Había
acudido como cada martes a la peluquería del asilo, donde ofrezco
gratuitamente mis servicios a las residentes.
Aquel
día era víspera de celebración en el centro, y muchas ancianas
querían estar guapas para la ceremonia. Comencé como siempre por
los tintes de pelo,
luego por los cortes y finalmente las peinaba.

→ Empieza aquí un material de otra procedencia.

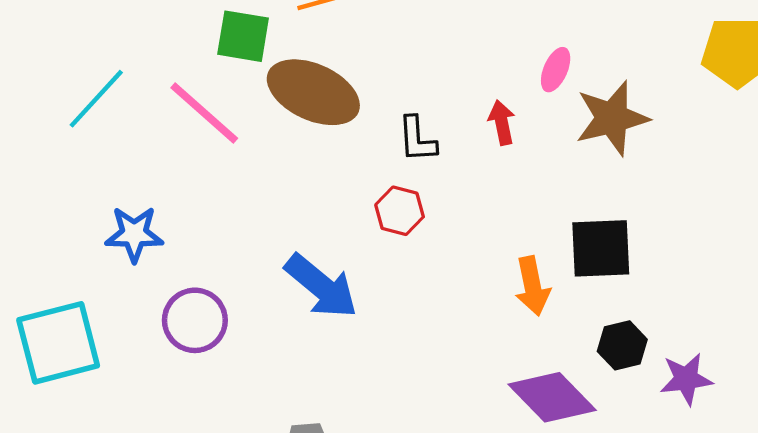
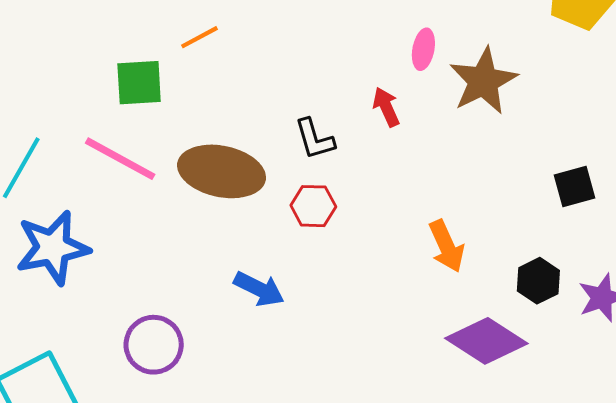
brown ellipse: (313, 92) -> (222, 171), moved
blue star: (134, 234) -> (53, 248), moved, size x1.4
black square: (601, 248) -> (575, 187), moved, size x0.7
blue arrow: (321, 286) -> (259, 289), size x0.7

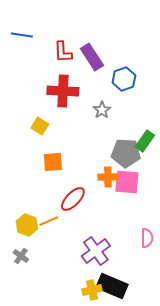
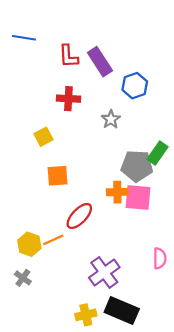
red cross: (63, 91) -> (68, 99), size x0.7
yellow square: (40, 126) -> (43, 137), turned 30
yellow cross: (92, 290) -> (86, 315), moved

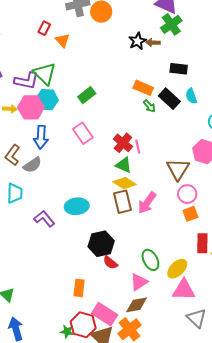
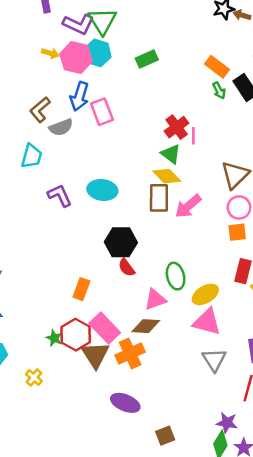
pink rectangle: (83, 133) -> (102, 112), moved

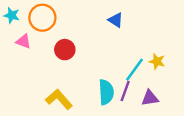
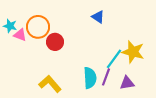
cyan star: (12, 15) -> (10, 26), moved
orange circle: (42, 18) -> (38, 27), moved
yellow star: (157, 61) -> (133, 52), size x1.6

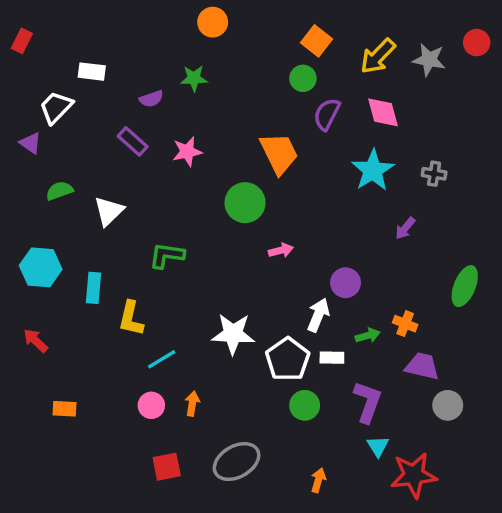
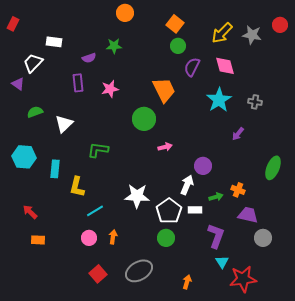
orange square: (317, 41) -> (175, 24), moved
purple rectangle: (133, 141) -> (78, 83), turned 42
red arrow: (36, 341) -> (30, 212), moved
green circle: (305, 405) -> (166, 238), moved
red square: (167, 467) -> (98, 274), turned -30

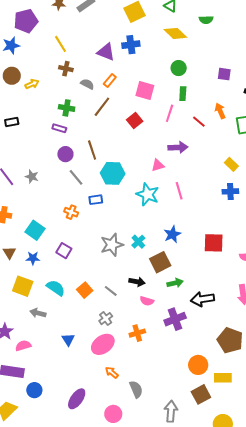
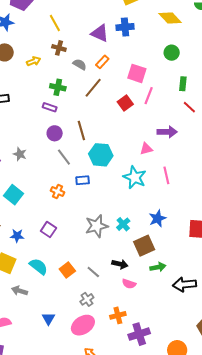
yellow arrow: (32, 84) -> (34, 61), moved
green rectangle: (183, 94) -> (183, 84), moved
pink line: (170, 113) -> (149, 96), moved
cyan square: (35, 230) -> (13, 195), moved
purple cross: (175, 319) -> (139, 334), moved

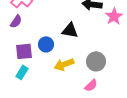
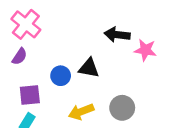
pink star: (114, 16) -> (145, 50), turned -30
blue circle: (46, 44) -> (61, 76), moved

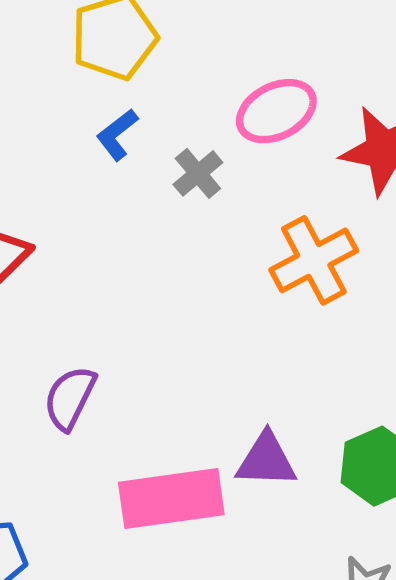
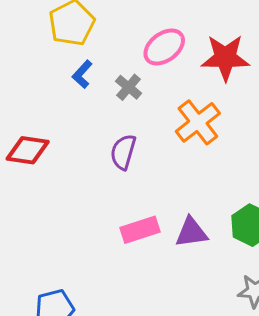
purple semicircle: (70, 398) -> (123, 152), moved
pink rectangle: (171, 499) -> (140, 230), moved, size x0.7

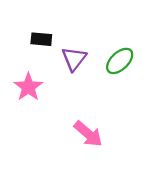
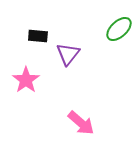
green ellipse: (120, 61) -> (119, 29), moved

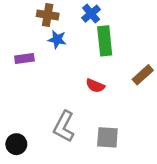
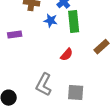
blue star: (57, 39) -> (51, 21), moved
red semicircle: (95, 86) -> (67, 55), turned -72

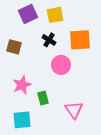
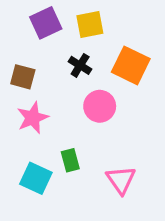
orange square: (80, 40) -> (131, 65), turned 30
pink star: (22, 85) -> (33, 118), moved
cyan square: (22, 120) -> (36, 178), moved, turned 30

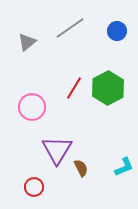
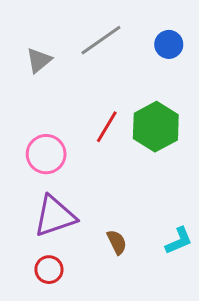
purple triangle: (57, 150) -> (55, 216), moved, turned 40

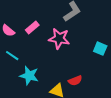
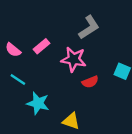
red semicircle: (75, 81) -> (90, 82), moved

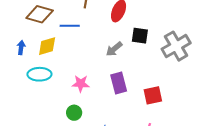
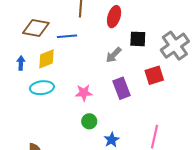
red square: (153, 95) -> (154, 75), moved
green circle: (74, 113) -> (89, 121), moved

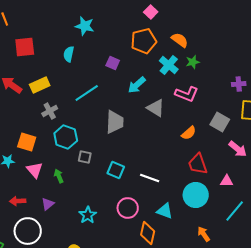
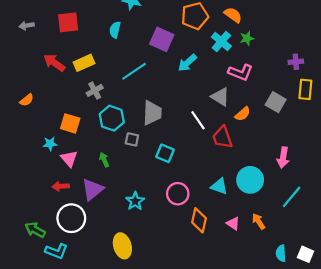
purple square: (113, 63) -> (162, 39), size x1.6
gray triangle: (156, 108) -> (220, 97), moved
gray trapezoid: (115, 122) -> (152, 113), moved
pink arrow: (238, 149) -> (283, 158), moved, turned 60
red trapezoid: (198, 164) -> (222, 137), moved
pink triangle: (35, 170) -> (69, 159), moved
white line: (150, 178) -> (198, 120), moved, turned 36
pink triangle: (227, 181) -> (233, 223), moved, turned 32
purple triangle: (48, 204) -> (93, 189), size x1.6
cyan triangle: (165, 211) -> (219, 186), moved

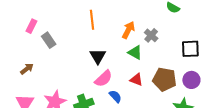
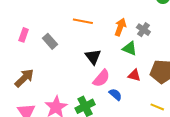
orange line: (92, 20) -> (83, 21), turned -66
gray rectangle: (49, 40) -> (50, 41), moved
brown arrow: (27, 69) -> (24, 78), size x1.5

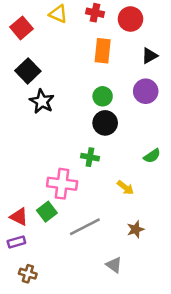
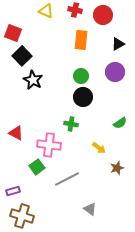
red square: (22, 28) -> (13, 33), moved, turned -30
red triangle: (19, 217) -> (16, 133), moved
brown star: (136, 229) -> (117, 168), moved
brown cross: (28, 274) -> (22, 216), size x1.6

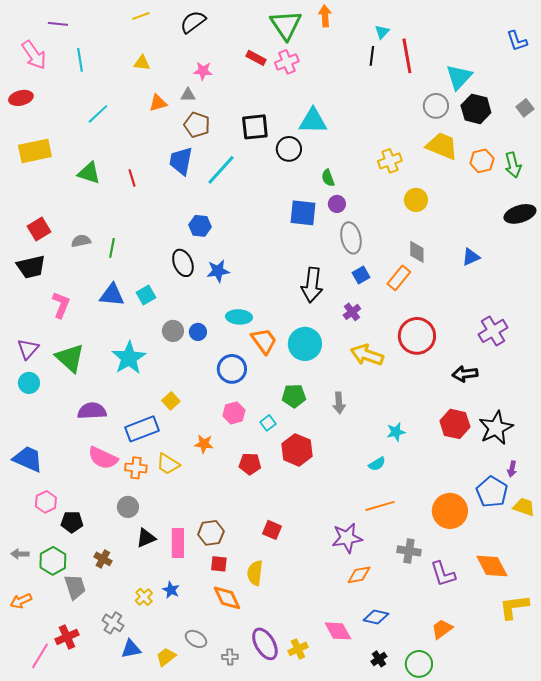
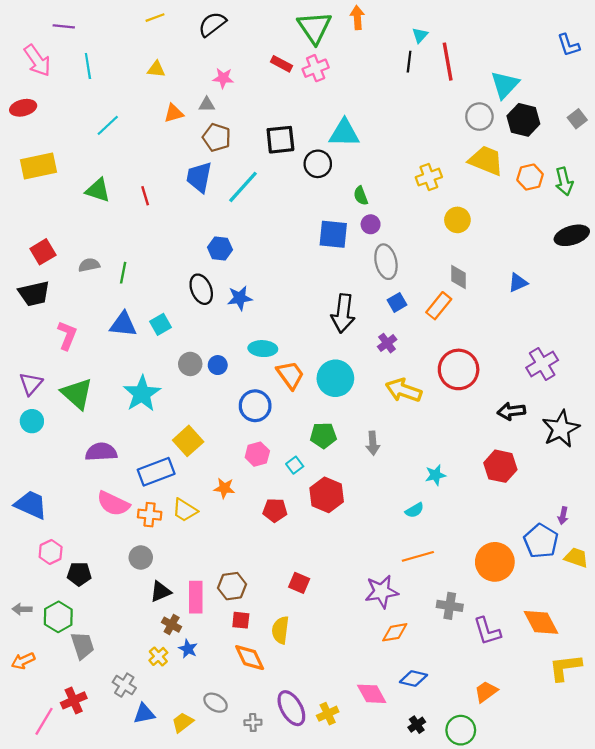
yellow square: (171, 401) -> (188, 441), size x1.5
black star: (496, 428) -> (561, 429), moved
brown cross: (103, 559) -> (172, 625), moved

Todo se estaba
desarrollando con normalidad, hasta que se me escapó un pedo.
¡Las
dichosas galletas de avena que me producen gases!
El
primero apenas se notó, y como las viejitas están medio sordas ni
lo oyeron, pero los siguientes no me pude contener y salieron de
corrido. Una que lo oye, otra que pregunta, ¿que ha sido eso?, una
tercera le dice que un pedete -¿Quéééééé?- ¡Un pedo,
sorda!
Y
todas empiezan a reírse y por tanto, cómo no, a tirarse más pedos.
Carcajada
va, carcajada viene, intento que no se muevan para teñirlas
correctamente, pero entre las risas de unas y los pedos de otras,
acabamos todas manchadas de tinte.
Llegó
sor Esmeralda preguntando el motivo de tanta algarabía, y al notar
cierto tufillo, abre las ventanas permitiendo que el vendaval del
exterior entrara, arrebolando el pelo
a las peinadas y secando rápidamente a las teñidas. El desaguisado
fue mayúsculo, el tinte de manos y caras fue difícil de quitar y
colocar de nuevo pelo
a pelo
las cabelleras fue un castigo descomunal, aunque al día siguiente
nadie se fijaba en ellas. Pero a la hora de la comida repitieron la
misma juerga, enfadando a la monja sin razón, porque también a ella
algún pedo
se le escapó sin importarle un pelo.